To be written. This will contain information about this document as a whole.

Why should you learn HTML?

Material from Getting Started with HTML and Learning HTML 3.2 by Examples plus the following.

It has often been argued that the content provider should only provide the content, such as the text and images, and other people should take care of adding HTML markup. The fallacy here is the idea that the content is a string of characters, to which some markup is then added. Well, it often happens that people convert Ascii files into HTML files. But please notice that this requires the recognition of the structure of the text, so that you can mark some text as heading elements, some paragraphs as block quotations, etc. (If there is a printed version of the text, with bolding and italics and so on, it may be useful here.)

Thus, if plain text is written first by an author and then markup is added by someone else, then the person who does the conversion needs to guess the author's intentions as regards to the logical structure. Wouldn't it be better to let the author express her or his intentions clearly and uniquely in a very simple language? Such as writing <H2> and </H2> around a heading.

Professional (human) editors can often improve texts by adding (or suggesting) headings and emphases as well as rewording the text, deleting less important things, etc. But that's a different thing, and it requires special expertise.

Thus, the author should write the markup at the same time he writes the content. Markup isn't an extra spice added later but an essential ingredient of the food. It describes the structure. By the way, the author need not know everything about HTML. Contrary to popular belief, it is not obligatory to use every kind of element there are in HTML, not even know them. :-)

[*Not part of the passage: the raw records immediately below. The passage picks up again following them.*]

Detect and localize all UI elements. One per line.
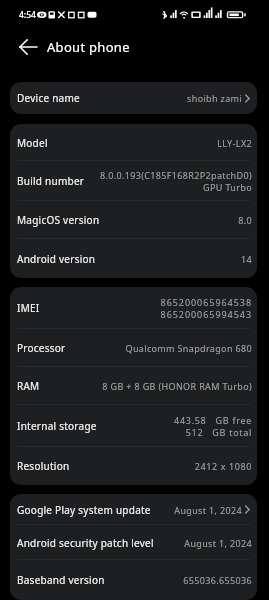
- button[interactable]: Android version: [10, 239, 257, 278]
- button[interactable]: Android security patch level: [10, 525, 257, 560]
- staticText: Android version: [17, 252, 96, 266]
- staticText: Qualcomm Snapdragon 680: [125, 342, 252, 354]
- button[interactable]: Baseband version: [10, 560, 257, 600]
- staticText: Internal storage: [17, 419, 97, 433]
- button[interactable]: Model: [10, 124, 257, 161]
- staticText: Resolution: [17, 459, 70, 473]
- staticText: Google Play system update: [17, 503, 151, 517]
- staticText: 8 GB + 8 GB (HONOR RAM Turbo): [102, 380, 252, 392]
- staticText: 4:54: [19, 9, 36, 21]
- staticText: 865200065994543: [160, 308, 252, 320]
- staticText: August 1, 2024: [184, 537, 252, 549]
- button[interactable]: Device name: [10, 82, 257, 114]
- staticText: Build number: [17, 174, 85, 188]
- staticText: 865200065964538: [160, 296, 252, 308]
- button[interactable]: Resolution: [10, 447, 257, 485]
- staticText: Baseband version: [17, 573, 105, 587]
- staticText: shoibh zami: [187, 92, 242, 104]
- staticText: RAM: [17, 379, 40, 393]
- staticText: 443.58 GB free: [174, 414, 252, 426]
- staticText: LLY-LX2: [217, 137, 252, 149]
- staticText: 512 GB total: [185, 426, 252, 438]
- button[interactable]: Build number: [10, 161, 257, 201]
- staticText: IMEI: [17, 301, 40, 315]
- staticText: About phone: [47, 38, 130, 56]
- staticText: 8.0: [238, 214, 252, 226]
- staticText: MagicOS version: [17, 213, 100, 227]
- staticText: 8.0.0.193(C185F168R2P2patchD0): [99, 169, 252, 181]
- staticText: Processor: [17, 341, 66, 355]
- button[interactable]: IMEI: [10, 287, 257, 329]
- staticText: Model: [17, 136, 48, 150]
- button[interactable]: Back: [13, 32, 43, 62]
- staticText: Android security patch level: [17, 536, 154, 550]
- button[interactable]: MagicOS version: [10, 201, 257, 239]
- staticText: Device name: [17, 91, 80, 105]
- staticText: 2412 x 1080: [194, 460, 252, 472]
- button[interactable]: RAM: [10, 367, 257, 405]
- button[interactable]: Google Play system update: [10, 494, 257, 525]
- staticText: 14: [241, 253, 252, 265]
- staticText: August 1, 2024: [174, 504, 242, 516]
- staticText: GPU Turbo: [203, 181, 252, 193]
- button[interactable]: Internal storage: [10, 405, 257, 447]
- button[interactable]: Processor: [10, 329, 257, 367]
- staticText: 655036.655036: [183, 574, 252, 586]
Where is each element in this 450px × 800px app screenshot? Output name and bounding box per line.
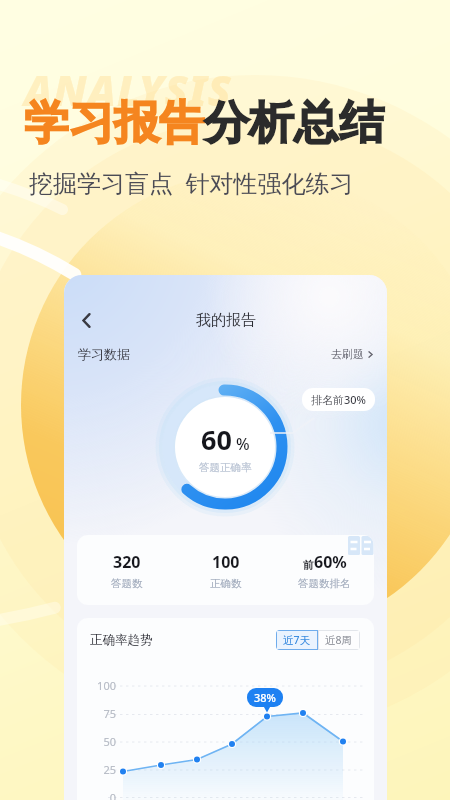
- button[interactable]: 去刷题: [331, 347, 374, 361]
- staticText: 学习数据: [78, 346, 130, 362]
- staticText: 0: [77, 790, 116, 800]
- staticText: 60%: [314, 551, 347, 573]
- staticText: 排名前30%: [311, 392, 366, 407]
- staticText: 答题正确率: [199, 461, 252, 474]
- staticText: 我的报告: [196, 311, 256, 330]
- staticText: 挖掘学习盲点 针对性强化练习: [29, 166, 354, 199]
- staticText: 38%: [254, 690, 276, 705]
- staticText: 320: [113, 551, 141, 573]
- button[interactable]: 320: [77, 551, 176, 590]
- staticText: 正确率趋势: [90, 632, 153, 648]
- staticText: %: [236, 433, 250, 455]
- staticText: 50: [77, 734, 116, 749]
- button[interactable]: 近8周: [318, 630, 360, 650]
- staticText: 正确数: [210, 577, 242, 590]
- staticText: ANALYSIS: [24, 61, 232, 118]
- staticText: 前: [303, 558, 314, 572]
- staticText: 近8周: [325, 633, 353, 647]
- staticText: 75: [77, 706, 116, 721]
- staticText: 100: [77, 678, 116, 693]
- staticText: 学习报告: [24, 95, 204, 152]
- staticText: 60: [201, 421, 232, 458]
- button[interactable]: 38%: [254, 690, 276, 705]
- staticText: 25: [77, 762, 116, 777]
- staticText: 答题数: [111, 577, 143, 590]
- button[interactable]: Back: [71, 305, 101, 335]
- button[interactable]: 近7天: [276, 630, 318, 650]
- button[interactable]: 前: [275, 551, 374, 590]
- staticText: 分析总结: [204, 95, 384, 152]
- staticText: 去刷题: [331, 347, 364, 361]
- staticText: 答题数排名: [298, 577, 351, 590]
- staticText: 100: [212, 551, 240, 573]
- staticText: 近7天: [283, 633, 311, 647]
- button[interactable]: 100: [176, 551, 275, 590]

On the other hand, HTML authoring could, and perhaps often should, be separated from some technicalities of Web publishing. It's not difficult to learn to master the basic HTML markup. But what can be really difficult to learn (and do) to people who are not computer professionals is what to do with the HTML file once you've written it. FTP'ing, setting file protections and things like should perhaps be handled by people to whom they are easy. This phase might involve running the page through a validator, a linter, a link checker, and a spelling checker, fixing any obvious errors detected thereby and discussing with the author when necessary to find out the author's intentions.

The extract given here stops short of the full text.